El trabajo de cuidadora, en líneas generales, me satisfizo. Podría decirse incluso que me hizo dar lo mejor de mí misma. Pero alguna gente no está hecha para ese tipo de ocupación, y para ellos todo se convierte en una verdadera lucha. Puede que empiecen de un modo positivo, pero luego viene todo ese tiempo junto al dolor y la aflicción. Y tarde o temprano un donante no logra consumar la donación, aunque se trate tan sólo, pongamos, de la segunda donación y en absoluto se haya previsto que pudieran surgir complicaciones. Cuando un donante «completa» así, de forma totalmente imprevista, poco importa lo que te digan luego las enfermeras, o esa carta que te reitera que están seguros de que tú has hecho todo lo que estaba en tu mano y que esperan que sigas realizando bien tu trabajo. Durante un tiempo, al menos, te desmoralizas. Algunos de nosotros aprenden muy rápidamente a afrontarlo. Pero otros -como Laura, por ejemplo- jamás lo consiguen.

Luego está la soledad. Creces rodeado de una multitud de personas, y eso es, por tanto, lo que has conocido siempre, y de pronto te conviertes en cuidador. Y te pasas horas y horas solo, conduciendo a través del país, de centro en centro, de hospital en hospital, durmiendo cada día en un sitio, sin nadie con quien hablar de tus preocupaciones, sin nadie con quien reír. Sólo de cuando en cuando te topas con algún condiscípulo del pasado -un cuidador o un donante que reconoces de los viejos tiempos-, pero nunca dispones de mucho tiempo. Siempre estás con prisas, o estás demasiado exhausta para mantener una conversación como es debido. Y pronto las largas horas, el continuo viajar, el sueño interrumpido se han instalado en tu ser y han llegado a formar parte de tu persona. Y todo el mundo puede verlo, en tu manera de estar, en tu mirada, en el modo en que te mueves y hablas.

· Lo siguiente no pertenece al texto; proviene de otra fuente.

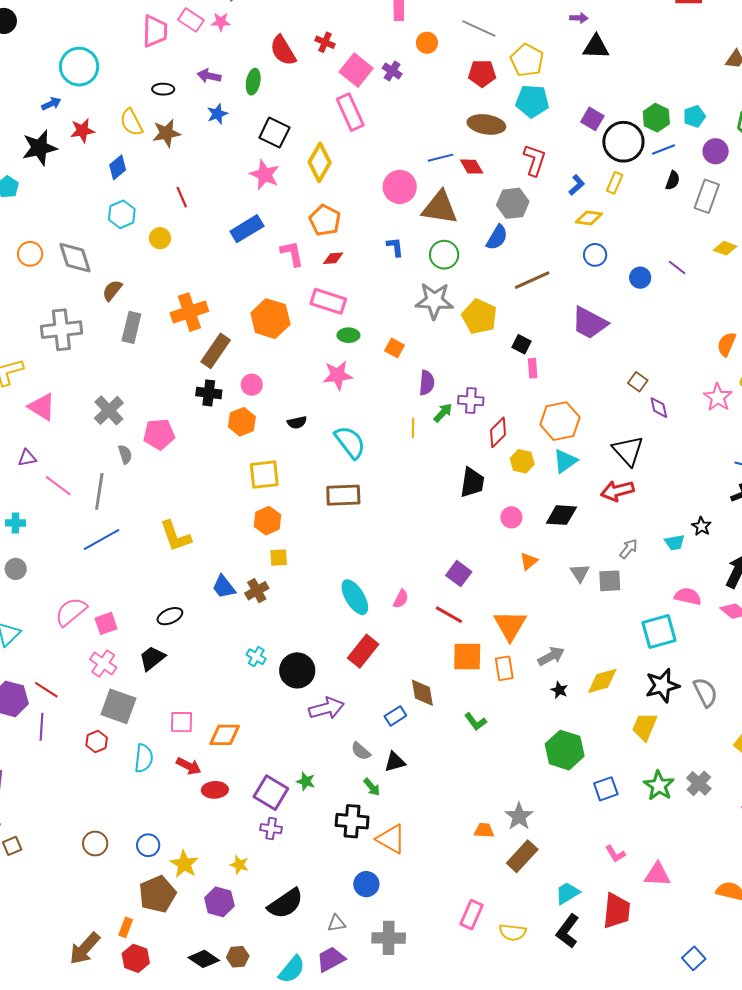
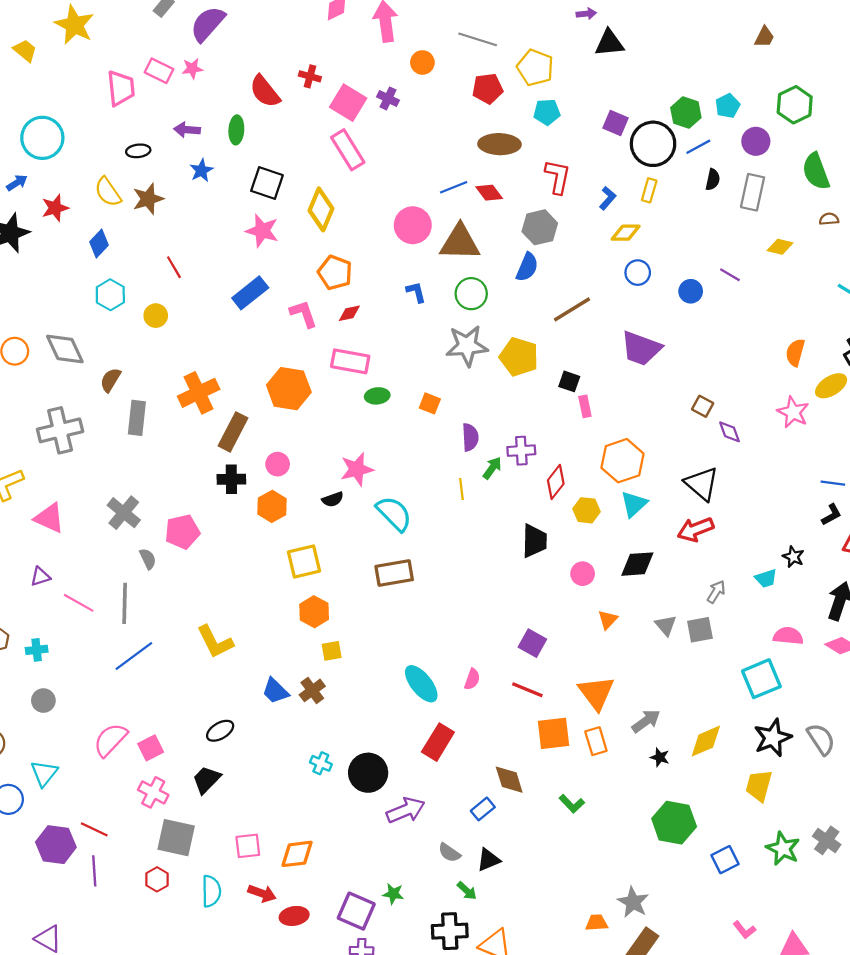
cyan pentagon: (532, 101) -> (547, 112), size x0.7
pink star: (338, 375) -> (357, 469), moved

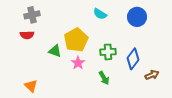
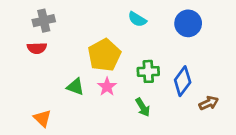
green triangle: (55, 51) -> (75, 87), moved

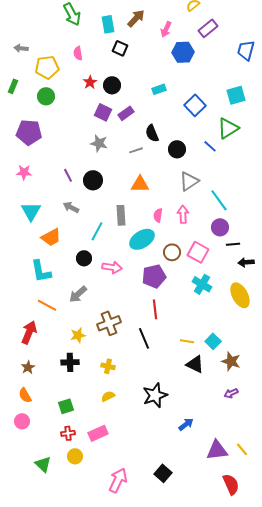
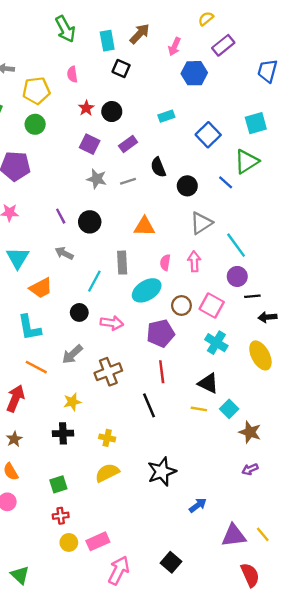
purple square: (103, 112) -> (90, 144), moved
gray line: (136, 150) -> (128, 181), moved
brown cross: (109, 323) -> (108, 372), moved
black triangle: (195, 364) -> (208, 383), moved
yellow semicircle: (108, 396) -> (107, 473), size x1.5
pink rectangle: (98, 433) -> (98, 541), moved
green triangle: (43, 464) -> (20, 575), moved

No pretendo afirmar que soy inmune a todo esto, pero he aprendido a vivir con ello. A algunos cuidadores, sin embargo, la mera actitud les traiciona. Muchos de ellos -lo sabes nada más verlos- no hacen sino cumplir el expediente, a la espera de que un día les digan que pueden parar y convertirse en donantes. Me irrita también la forma en que tantos de ellos «se encogen» en cuanto ponen un pie en un hospital. No saben qué decir a los médicos, son incapaces de hablar en favor de sus donantes. No es extraño que acaben frustrados y culpándose a sí mismos cuando las cosas salen mal. Yo trato de no ser un fastidio para nadie, pero me las he arreglado para hacerme oír cuando lo he juzgado necesario. Y cuando las cosas van mal, por supuesto que me disgusto, pero al menos puedo sentir que he hecho lo que he podido y sigo viendo la verdadera dimensión de las cosas.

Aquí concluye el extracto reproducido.